PROBLEM TO SOLVE: The lines in the listing below are to be given again exactly, starting at the line holding "Konseri - Dokuzu" and ending at the line holding "unserem Seminar heraus.". Do not include pictures.

SOURCE DATA:
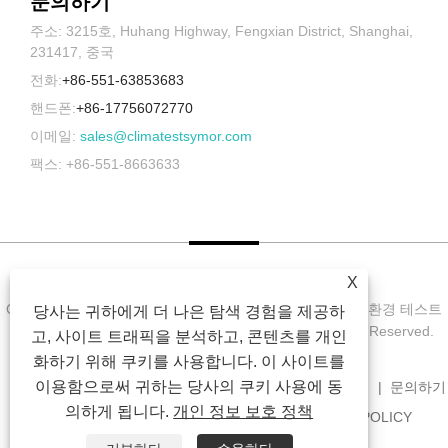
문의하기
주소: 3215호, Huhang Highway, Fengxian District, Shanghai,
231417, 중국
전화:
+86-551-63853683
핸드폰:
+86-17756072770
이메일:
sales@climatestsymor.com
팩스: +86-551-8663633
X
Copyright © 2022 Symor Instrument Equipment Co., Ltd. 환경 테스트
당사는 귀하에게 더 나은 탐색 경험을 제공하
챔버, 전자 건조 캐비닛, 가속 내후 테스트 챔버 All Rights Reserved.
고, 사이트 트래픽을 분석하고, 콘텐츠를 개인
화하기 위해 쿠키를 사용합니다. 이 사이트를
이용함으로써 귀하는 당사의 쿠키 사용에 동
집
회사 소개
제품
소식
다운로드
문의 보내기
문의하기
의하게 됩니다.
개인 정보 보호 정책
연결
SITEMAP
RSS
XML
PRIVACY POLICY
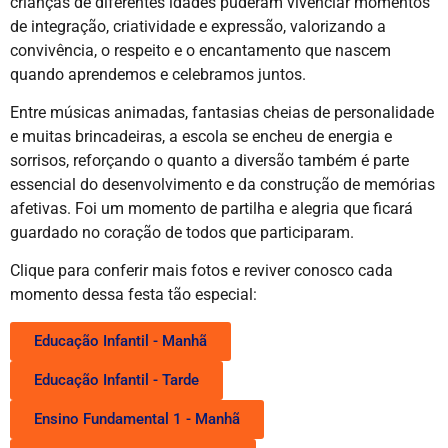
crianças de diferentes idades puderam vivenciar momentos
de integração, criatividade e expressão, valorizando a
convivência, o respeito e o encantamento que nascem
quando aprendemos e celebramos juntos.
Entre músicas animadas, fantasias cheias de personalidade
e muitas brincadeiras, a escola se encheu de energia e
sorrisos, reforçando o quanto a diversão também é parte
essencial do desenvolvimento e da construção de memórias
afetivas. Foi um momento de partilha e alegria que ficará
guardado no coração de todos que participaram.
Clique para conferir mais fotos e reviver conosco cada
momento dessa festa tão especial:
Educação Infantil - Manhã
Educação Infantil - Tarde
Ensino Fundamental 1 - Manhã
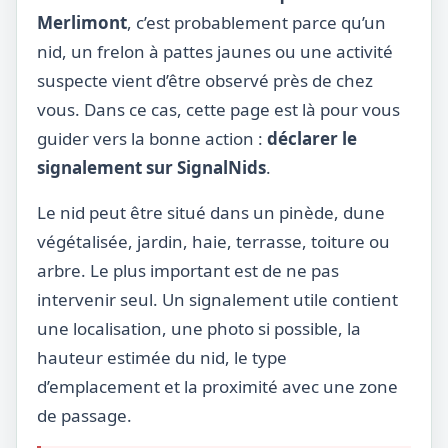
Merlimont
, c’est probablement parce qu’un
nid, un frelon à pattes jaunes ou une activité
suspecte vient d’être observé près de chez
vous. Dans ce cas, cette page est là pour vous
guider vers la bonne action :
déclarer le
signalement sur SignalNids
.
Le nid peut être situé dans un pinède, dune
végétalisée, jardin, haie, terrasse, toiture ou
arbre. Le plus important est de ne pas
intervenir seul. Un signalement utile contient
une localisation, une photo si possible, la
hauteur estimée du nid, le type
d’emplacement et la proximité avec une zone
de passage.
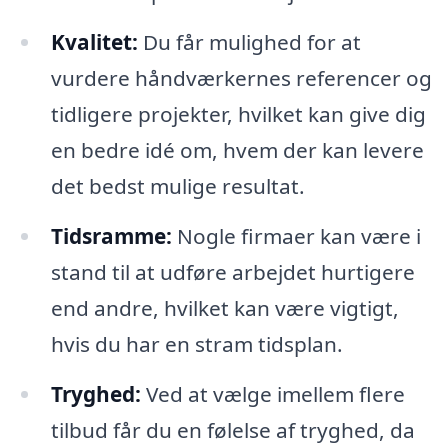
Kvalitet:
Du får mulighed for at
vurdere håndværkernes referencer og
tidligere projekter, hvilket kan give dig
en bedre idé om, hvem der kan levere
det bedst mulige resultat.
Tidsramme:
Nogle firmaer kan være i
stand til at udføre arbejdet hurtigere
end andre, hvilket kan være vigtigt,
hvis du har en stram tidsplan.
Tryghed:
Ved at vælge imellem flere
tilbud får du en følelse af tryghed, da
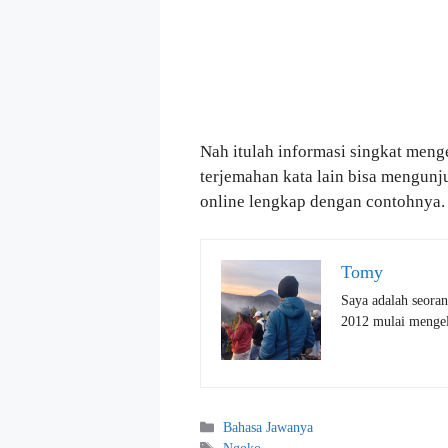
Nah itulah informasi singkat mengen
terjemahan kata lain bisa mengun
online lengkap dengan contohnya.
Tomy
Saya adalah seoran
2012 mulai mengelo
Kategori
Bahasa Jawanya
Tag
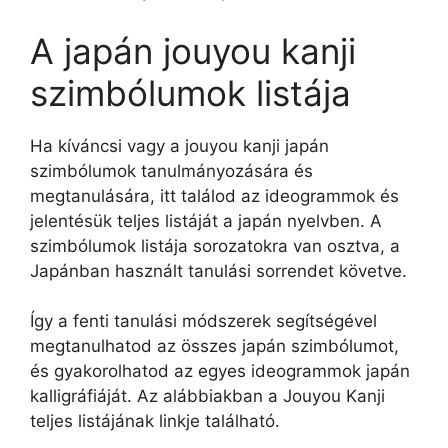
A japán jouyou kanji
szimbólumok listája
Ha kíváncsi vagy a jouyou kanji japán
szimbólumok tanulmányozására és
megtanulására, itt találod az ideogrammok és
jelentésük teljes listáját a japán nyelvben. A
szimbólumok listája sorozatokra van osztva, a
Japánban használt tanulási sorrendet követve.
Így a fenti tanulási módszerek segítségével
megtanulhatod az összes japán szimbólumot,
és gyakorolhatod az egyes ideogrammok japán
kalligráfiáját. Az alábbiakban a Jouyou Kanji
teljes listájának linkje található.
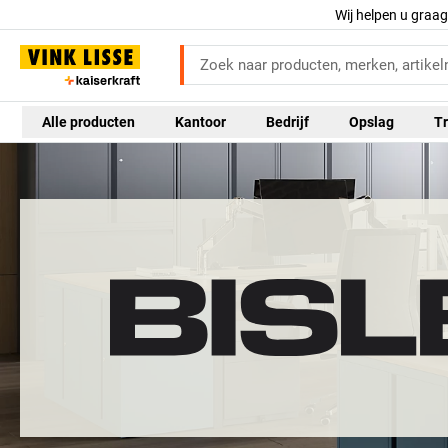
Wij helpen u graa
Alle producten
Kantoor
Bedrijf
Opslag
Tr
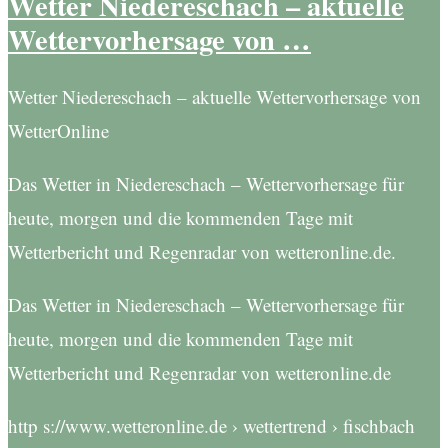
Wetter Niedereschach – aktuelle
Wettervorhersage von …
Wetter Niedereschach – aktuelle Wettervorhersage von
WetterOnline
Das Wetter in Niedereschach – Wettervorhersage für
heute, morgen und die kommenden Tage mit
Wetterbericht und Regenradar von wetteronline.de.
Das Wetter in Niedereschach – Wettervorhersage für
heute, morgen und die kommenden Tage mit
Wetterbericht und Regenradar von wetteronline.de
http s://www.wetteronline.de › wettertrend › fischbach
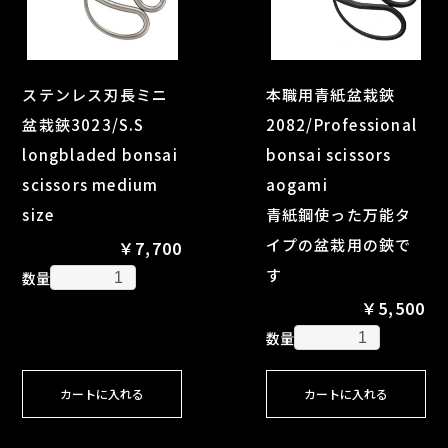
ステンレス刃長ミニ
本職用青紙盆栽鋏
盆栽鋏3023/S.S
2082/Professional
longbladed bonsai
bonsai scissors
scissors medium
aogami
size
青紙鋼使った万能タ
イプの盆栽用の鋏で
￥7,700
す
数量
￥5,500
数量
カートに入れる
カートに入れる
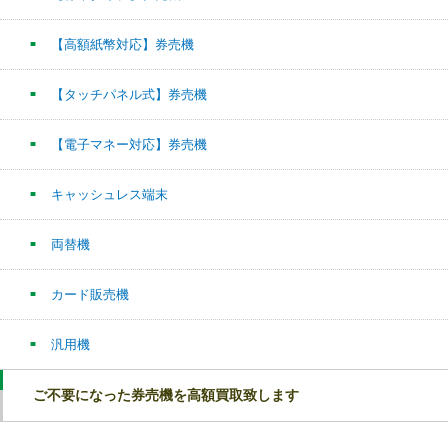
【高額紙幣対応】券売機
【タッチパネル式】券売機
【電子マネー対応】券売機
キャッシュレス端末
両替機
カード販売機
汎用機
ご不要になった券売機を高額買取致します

...

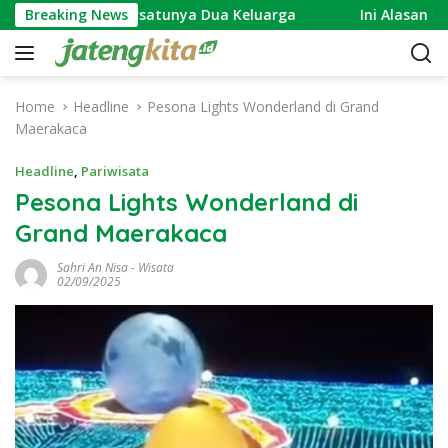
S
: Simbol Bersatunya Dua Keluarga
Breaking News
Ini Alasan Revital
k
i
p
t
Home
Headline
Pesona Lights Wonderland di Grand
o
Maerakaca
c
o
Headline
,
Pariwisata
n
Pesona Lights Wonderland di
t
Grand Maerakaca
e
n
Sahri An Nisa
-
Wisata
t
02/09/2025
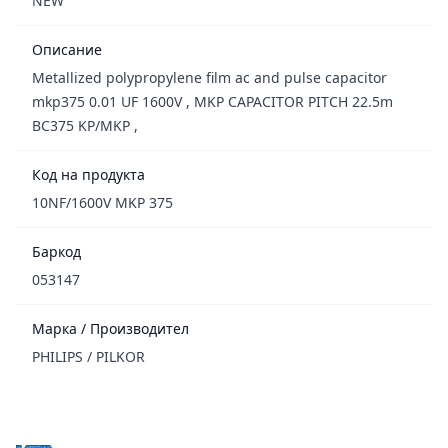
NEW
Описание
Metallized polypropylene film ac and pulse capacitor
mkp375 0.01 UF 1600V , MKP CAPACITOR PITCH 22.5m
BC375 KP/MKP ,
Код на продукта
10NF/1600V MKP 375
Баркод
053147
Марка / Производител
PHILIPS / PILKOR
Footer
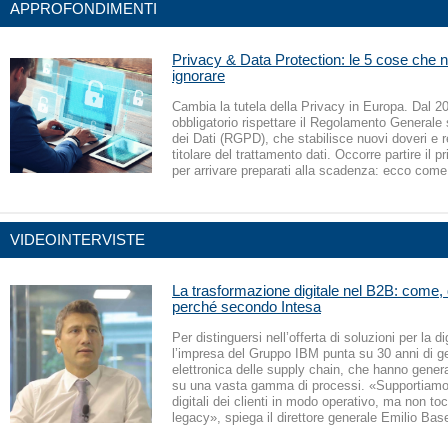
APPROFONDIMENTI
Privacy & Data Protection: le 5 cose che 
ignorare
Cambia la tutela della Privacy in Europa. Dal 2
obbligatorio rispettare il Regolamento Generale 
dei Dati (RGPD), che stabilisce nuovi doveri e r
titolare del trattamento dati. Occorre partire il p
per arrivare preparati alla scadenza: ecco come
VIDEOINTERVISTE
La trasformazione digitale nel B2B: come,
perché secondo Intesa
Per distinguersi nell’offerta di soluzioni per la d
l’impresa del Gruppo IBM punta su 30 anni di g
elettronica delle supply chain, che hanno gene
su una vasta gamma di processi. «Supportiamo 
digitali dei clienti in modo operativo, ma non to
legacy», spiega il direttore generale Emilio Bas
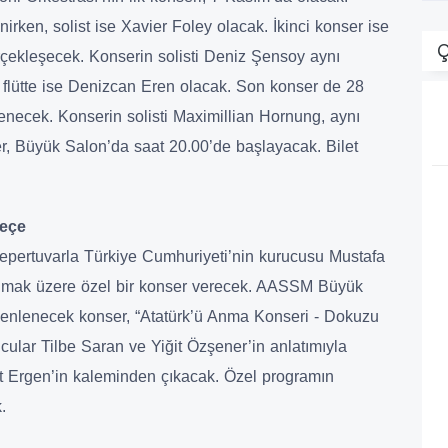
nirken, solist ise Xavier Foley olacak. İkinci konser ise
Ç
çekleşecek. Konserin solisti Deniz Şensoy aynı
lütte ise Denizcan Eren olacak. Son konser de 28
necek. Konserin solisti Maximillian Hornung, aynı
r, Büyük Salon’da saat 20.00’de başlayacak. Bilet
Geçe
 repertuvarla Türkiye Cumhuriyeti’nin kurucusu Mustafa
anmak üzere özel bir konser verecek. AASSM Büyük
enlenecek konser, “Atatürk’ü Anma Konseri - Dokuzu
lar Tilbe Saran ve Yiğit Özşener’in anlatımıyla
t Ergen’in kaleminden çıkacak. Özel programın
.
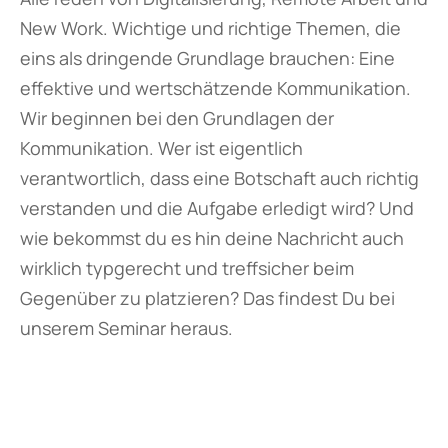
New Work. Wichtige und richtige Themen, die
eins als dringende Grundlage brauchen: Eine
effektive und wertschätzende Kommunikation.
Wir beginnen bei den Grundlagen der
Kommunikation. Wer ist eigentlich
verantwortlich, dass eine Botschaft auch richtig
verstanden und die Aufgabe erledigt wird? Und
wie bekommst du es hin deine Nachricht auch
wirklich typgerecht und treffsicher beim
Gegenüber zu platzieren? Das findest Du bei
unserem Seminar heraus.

--

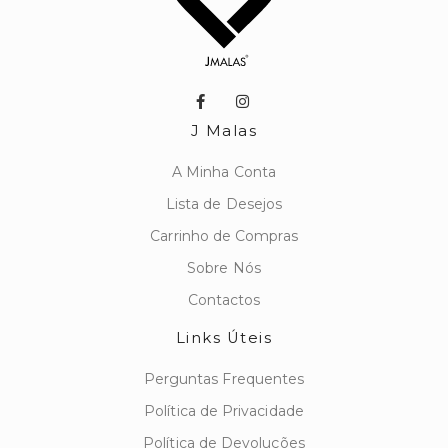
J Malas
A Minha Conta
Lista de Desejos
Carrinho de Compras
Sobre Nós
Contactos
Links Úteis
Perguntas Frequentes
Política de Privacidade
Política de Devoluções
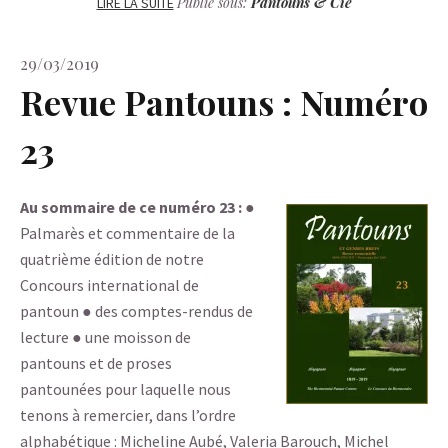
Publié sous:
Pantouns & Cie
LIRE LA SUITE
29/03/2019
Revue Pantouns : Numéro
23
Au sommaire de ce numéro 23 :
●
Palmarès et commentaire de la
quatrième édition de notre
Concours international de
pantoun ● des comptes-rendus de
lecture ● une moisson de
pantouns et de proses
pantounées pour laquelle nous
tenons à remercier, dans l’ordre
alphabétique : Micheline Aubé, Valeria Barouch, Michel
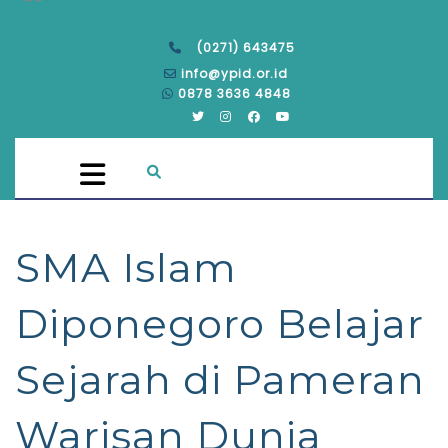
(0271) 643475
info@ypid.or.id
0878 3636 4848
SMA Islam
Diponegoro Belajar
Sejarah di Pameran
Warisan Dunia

SOLVED EXERCISE:
enlenecek konser, “Atatürk’ü Anma Konseri - Dokuzu
lar Tilbe Saran ve Yiğit Özşener’in anlatımıyla
t Ergen’in kaleminden çıkacak. Özel programın
.
New Work. Wichtige und richtige Themen, die
eins als dringende Grundlage brauchen: Eine
effektive und wertschätzende Kommunikation.
Wir beginnen bei den Grundlagen der
Kommunikation. Wer ist eigentlich
verantwortlich, dass eine Botschaft auch richtig
verstanden und die Aufgabe erledigt wird? Und
wie bekommst du es hin deine Nachricht auch
wirklich typgerecht und treffsicher beim
Gegenüber zu platzieren? Das findest Du bei
unserem Seminar heraus.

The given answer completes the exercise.